EXERCISE DESCRIPTION:
Identify and pull out each line of the entries in which "ella" occurs.

Transcribed page contents:
::::::

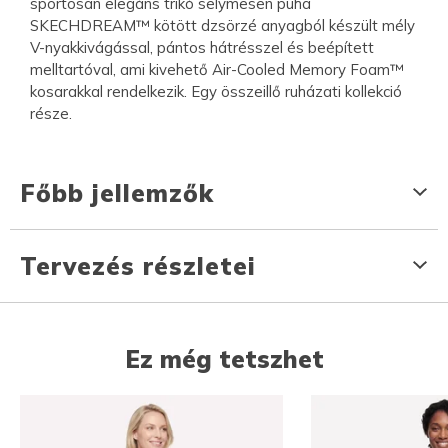
sportosan elegáns trikó selymesen puha
SKECHDREAM™ kötött dzsörzé anyagból készült mély
V-nyakkivágással, pántos hátrésszel és beépített
melltartóval, ami kivehető Air-Cooled Memory Foam™
kosarakkal rendelkezik. Egy összeillő ruházati kollekció
része.
Főbb jellemzők
Tervezés részletei
Ez még tetszhet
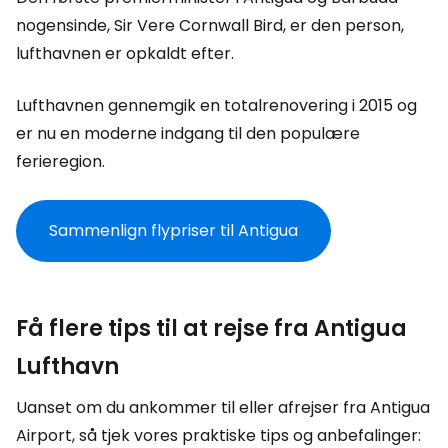
nogensinde, Sir Vere Cornwall Bird, er den person,
lufthavnen er opkaldt efter.
Lufthavnen gennemgik en totalrenovering i 2015 og
er nu en moderne indgang til den populære
ferieregion.
Sammenlign flypriser til Antigua
Få flere tips til at rejse fra Antigua
Lufthavn
Uanset om du ankommer til eller afrejser fra Antigua
Airport, så tjek vores praktiske tips og anbefalinger:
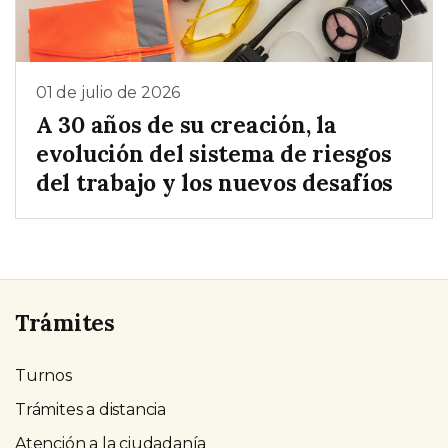
01 de julio de 2026
A 30 años de su creación, la
evolución del sistema de riesgos
del trabajo y los nuevos desafíos
Trámites
Turnos
Trámites a distancia
Atención a la ciudadanía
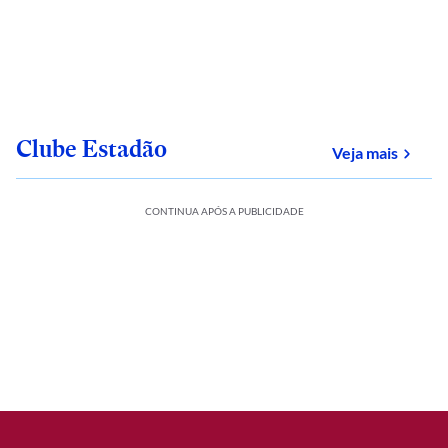
Clube Estadão
sobre
Veja mais
CONTINUA APÓS A PUBLICIDADE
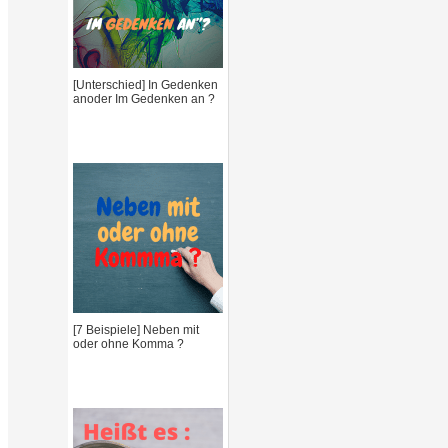
h
f
[Unterschied] In Gedenken
anoder Im Gedenken an ?
o
r
:
[7 Beispiele] Neben mit
oder ohne Komma ?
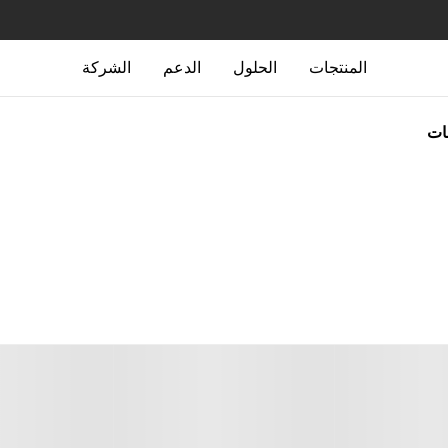
المنتجات
الحلول
الدعم
الشركة
جات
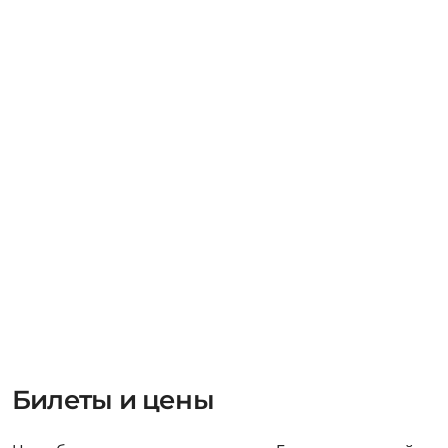
Билеты и цены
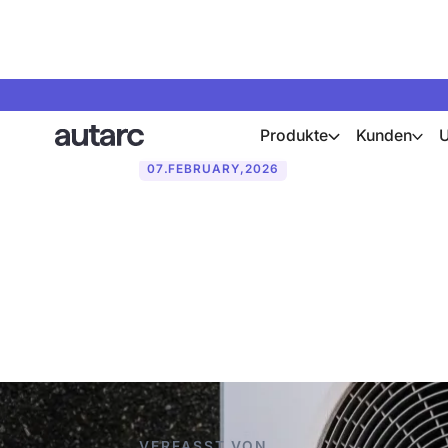
Produkte
Kunden
07
.
FEBRUARY
,
2026
Wie kann man 
Wärmepumpe 
VERFASST VON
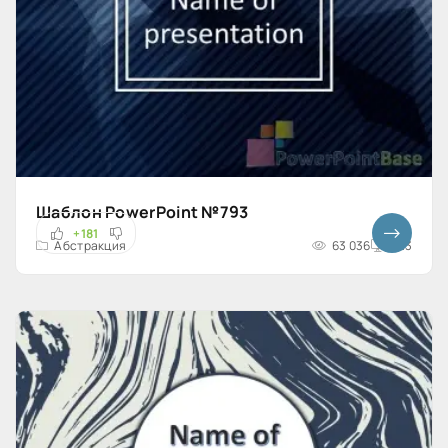
Шаблон PowerPoint №793
+181
Абстракция
63 036
4x3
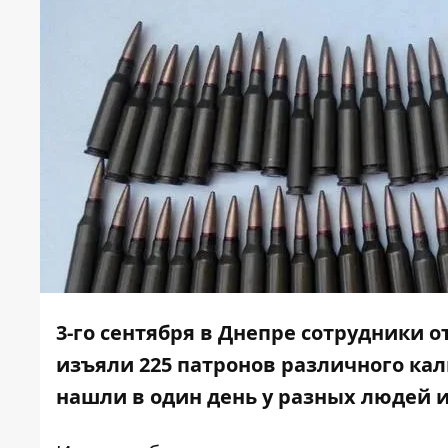
3-го сентября в Днепре сотрудники
изъяли 225 патронов различного кал
нашли в один день у разных людей и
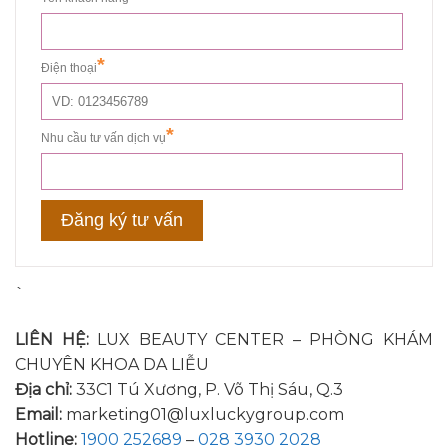
`
LIÊN HỆ:
LUX BEAUTY CENTER – PHÒNG KHÁM
CHUYÊN KHOA DA LIỄU
Địa chỉ:
33C1 Tú Xương, P. Võ Thị Sáu, Q.3
Email:
marketing01@luxluckygroup.com
Hotline:
1900 252689
–
028 3930 2028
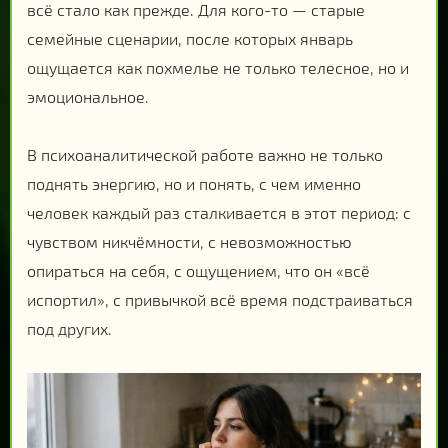
всё стало как прежде. Для кого-то — старые
семейные сценарии, после которых январь
ощущается как похмелье не только телесное, но и
эмоциональное.
В психоаналитической работе важно не только
поднять энергию, но и понять, с чем именно
человек каждый раз сталкивается в этот период: с
чувством никчёмности, с невозможностью
опираться на себя, с ощущением, что он «всё
испортил», с привычкой всё время подстраиваться
под других.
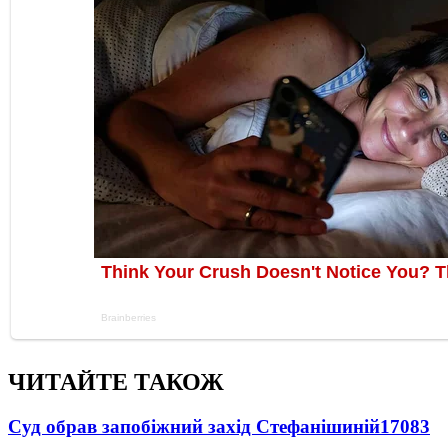
ЧИТАЙТЕ ТАКОЖ
Суд обрав запобіжний захід Стефанішиній
17083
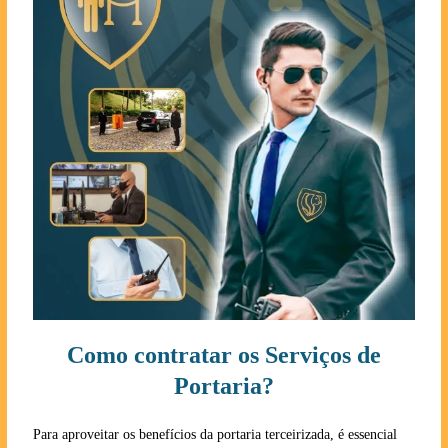
Como contratar os Serviços de
Portaria?
Para aproveitar os benefícios da portaria terceirizada, é essencial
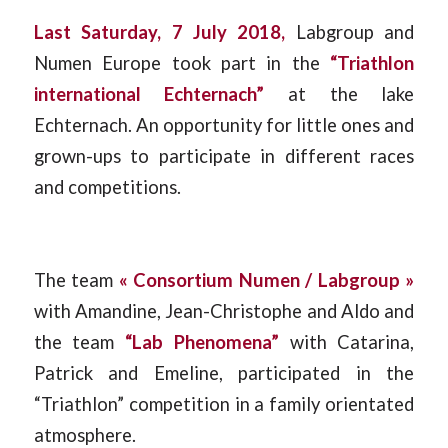
Last Saturday, 7 July 2018,
Labgroup and
Numen Europe took part in the
“Triathlon
international Echternach”
at the lake
Echternach. An opportunity for little ones and
grown-ups to participate in different races
and competitions.
The team
« Consortium Numen / Labgroup »
with Amandine, Jean-Christophe and Aldo and
the team
“Lab Phenomena”
with Catarina,
Patrick and Emeline, participated in the
“Triathlon” competition in a family orientated
atmosphere.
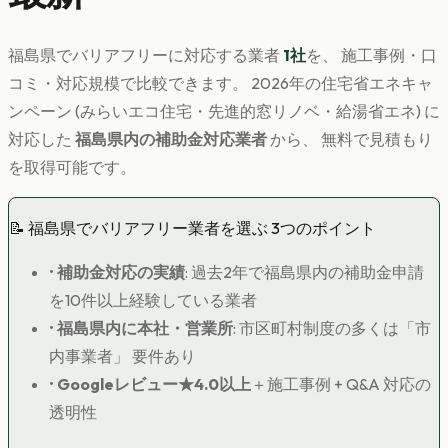
福島県
で
バリアフリー
に対応する業者
1
社
を、 施工事例・口
コミ・対応規模で比較できます。 2026年の住宅省エネキャ
ンペーン (みらいエコ住宅・先進的窓リノベ・給湯省エネ) に
対応した
福島県
内の補助金対応業者
から、 無料で見積もり
を取得可能です。
📝
福島県
で
バリアフリー
業者を選ぶ 3つのポイント
•
補助金対応の実績
: 過去2年で
福島県
内の補助金申請
を10件以上経験している業者
•
福島県
内に本社・営業所
: 市区町村制度の多くは「市
内事業者」 要件あり
•
Googleレビュー★4.0以上
＋施工事例 + Q&A 対応の
透明性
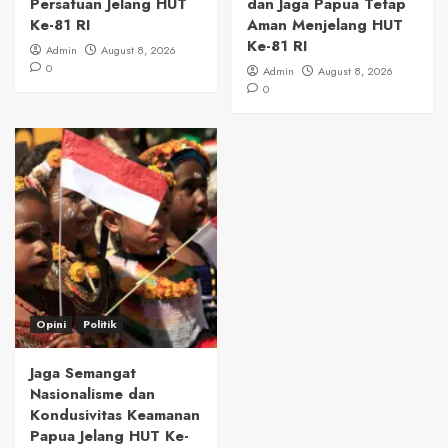
Persatuan Jelang HUT
dan Jaga Papua Tetap
Ke-81 RI
Aman Menjelang HUT
Ke-81 RI
Admin
August 8, 2026
0
Admin
August 8, 2026
0
Opini
Politik
Jaga Semangat
Nasionalisme dan
Kondusivitas Keamanan
Papua Jelang HUT Ke-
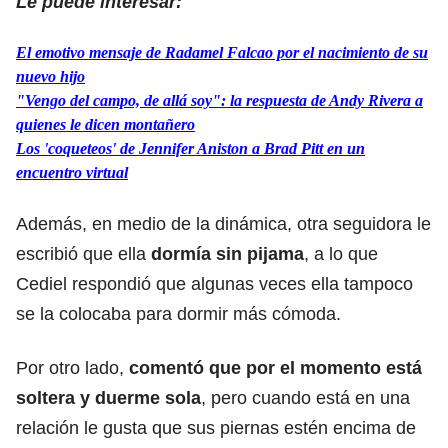
Le puede interesar:
El emotivo mensaje de Radamel Falcao por el nacimiento de su
nuevo hijo
"Vengo del campo, de allá soy": la respuesta de Andy Rivera a
quienes le dicen montañero
Los 'coqueteos' de Jennifer Aniston a Brad Pitt en un
encuentro virtual
Además, en medio de la dinámica, otra seguidora le
escribió que ella
dormía sin pijama
, a lo que
Cediel respondió que algunas veces ella tampoco
se la colocaba para dormir más cómoda.
Por otro lado,
comentó que por el momento está
soltera y duerme sola
, pero cuando está en una
relación le gusta que sus piernas estén encima de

::::::

EXERCISE ANSWER:
escribió que ella
Cediel respondió que algunas veces ella tampoco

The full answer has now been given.